A unique aspect of our study is the incorporation of VSP and 3D printing. VSP allows for tailoring surgical approaches, ensuring precise lesion delineation, osteotomy localization, and fibula harvest estimation. Preoperative mandibular modeling not only reduces surgical time but also ensures superior functional and aesthetic outcomes. 3D-printed guides, enhance surgical accuracy, fostering a closer match to the original mandibular structure. Shared screw tracks between the mandibular osteotomy and fibula positioning guides simplify the procedure, further minimizing trauma and operative time (Seruya et al., 2013; Schepers et al., 2015; Wu et al., 2021). Using the osteotomy guide and positioning guide, the fibula is contoured and then affixed with mini titanium plates. Shaw et al. (2004) proved that there were no significant differences in complications between miniplates and reconstruction plates, but the author also highlighted the defects of reconstruction plates, including stress shielding, interference with the vascular pedicle, and problems of metal fatigue when bending plates in the sagittal plane. In comparison, miniplates which avoid the above drawbacks are a better choice. Intermaxillary fixation was performed after surgery for 1 week, encouraging oral exercises to prevent trismus.

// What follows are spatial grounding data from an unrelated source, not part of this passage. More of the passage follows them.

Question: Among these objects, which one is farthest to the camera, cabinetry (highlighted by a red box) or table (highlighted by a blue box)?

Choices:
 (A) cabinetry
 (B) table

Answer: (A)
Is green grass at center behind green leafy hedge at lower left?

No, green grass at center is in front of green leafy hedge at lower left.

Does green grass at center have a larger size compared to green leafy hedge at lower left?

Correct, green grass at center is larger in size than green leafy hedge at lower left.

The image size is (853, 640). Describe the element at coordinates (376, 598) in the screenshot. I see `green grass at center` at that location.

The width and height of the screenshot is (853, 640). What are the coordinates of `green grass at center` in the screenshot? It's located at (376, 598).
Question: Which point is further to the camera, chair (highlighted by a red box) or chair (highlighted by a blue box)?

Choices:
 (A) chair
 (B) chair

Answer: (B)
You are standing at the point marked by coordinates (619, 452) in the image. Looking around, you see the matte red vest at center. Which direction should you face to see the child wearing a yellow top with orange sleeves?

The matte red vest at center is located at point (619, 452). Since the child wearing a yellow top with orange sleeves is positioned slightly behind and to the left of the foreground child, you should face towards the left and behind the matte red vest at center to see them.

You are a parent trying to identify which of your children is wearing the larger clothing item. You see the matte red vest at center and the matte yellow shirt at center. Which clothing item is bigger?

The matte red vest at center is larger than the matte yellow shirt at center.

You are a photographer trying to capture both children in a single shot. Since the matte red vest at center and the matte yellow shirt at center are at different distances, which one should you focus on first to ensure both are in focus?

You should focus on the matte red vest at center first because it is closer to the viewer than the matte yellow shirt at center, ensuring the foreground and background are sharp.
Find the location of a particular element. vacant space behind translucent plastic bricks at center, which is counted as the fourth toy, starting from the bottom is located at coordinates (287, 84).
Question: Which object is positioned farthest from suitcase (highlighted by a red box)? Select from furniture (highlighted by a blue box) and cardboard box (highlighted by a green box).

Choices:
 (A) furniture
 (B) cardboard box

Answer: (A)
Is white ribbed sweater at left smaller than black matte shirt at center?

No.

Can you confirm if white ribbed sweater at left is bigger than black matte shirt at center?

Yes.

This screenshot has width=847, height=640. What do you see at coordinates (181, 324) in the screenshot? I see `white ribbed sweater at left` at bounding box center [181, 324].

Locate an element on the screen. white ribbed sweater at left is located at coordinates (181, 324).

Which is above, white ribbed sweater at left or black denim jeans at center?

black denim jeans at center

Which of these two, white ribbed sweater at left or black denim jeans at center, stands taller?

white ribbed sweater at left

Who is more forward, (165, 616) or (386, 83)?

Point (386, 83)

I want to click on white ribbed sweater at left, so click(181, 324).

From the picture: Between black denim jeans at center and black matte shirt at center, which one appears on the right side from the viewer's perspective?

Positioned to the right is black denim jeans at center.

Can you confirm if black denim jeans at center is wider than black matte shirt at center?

The vascular pedicle is severed after the recipient vessels are prepared, markedly reducing ischemic time and overall duration of the surgery. Literature indicates that when the ALT donor site width is under 8.0 cm, primary closure is feasible; for wider defects, skin grafting becomes necessary (Chen and Tang, 2003). Some reports suggest that direct suturing is feasible when the width is less than 10.0 cm (Townley et al., 2011). Studies have proposed that the ratio of flap width to thigh circumference can serve as a reliable metric for direct wound closure, with a ratio less than 16% indicating direct closure (Boca et al., 2010). In our study, we found that for one patient, the flap width was 9.0 cm, and direct suturing did not induce fascial compartment syndrome or other complications.

While the use of double flaps allows for the repair of large composite tissue defects in the oromandibular region, overcoming the limitations of a single flap or composite flap due to vascular pedicle restrictions, it demands higher provisions for neck vessels. This includes the preparation of two sets of anastomotic arteries and veins in the recipient area. In our study, it was found that arteries were relatively easier to prepare, with a total of 16 arteries prepared. The most frequently used anastomotic arteries were the facial artery and the superior thyroid artery, while the facial vein and internal jugular vein were the most commonly used anastomotic veins. Flow-through flaps, as reported in literature (Qing et al., 2015; He et al., 2021), allow the usage of only one set of recipient area vessels. However, this approach carries a significant drawback: if a vascular crisis arises, both flaps are in danger of necrosis. Therefore, we advocate for the preparation of two sets of anastomotic arteries and veins in the recipient area to mitigate such circumstances. Literature suggests that the ligated internal jugular vein can be utilized for end-to-side anastomosis, offering a method for venous anastomosis (Akazawa et al., 2019). Furthermore, it has been reported that the transverse cervical vein and superficial temporal vein can also serve as recipient area vessels (Hansen et al., 2007; Tessler et al., 2017; Wang et al., 2021).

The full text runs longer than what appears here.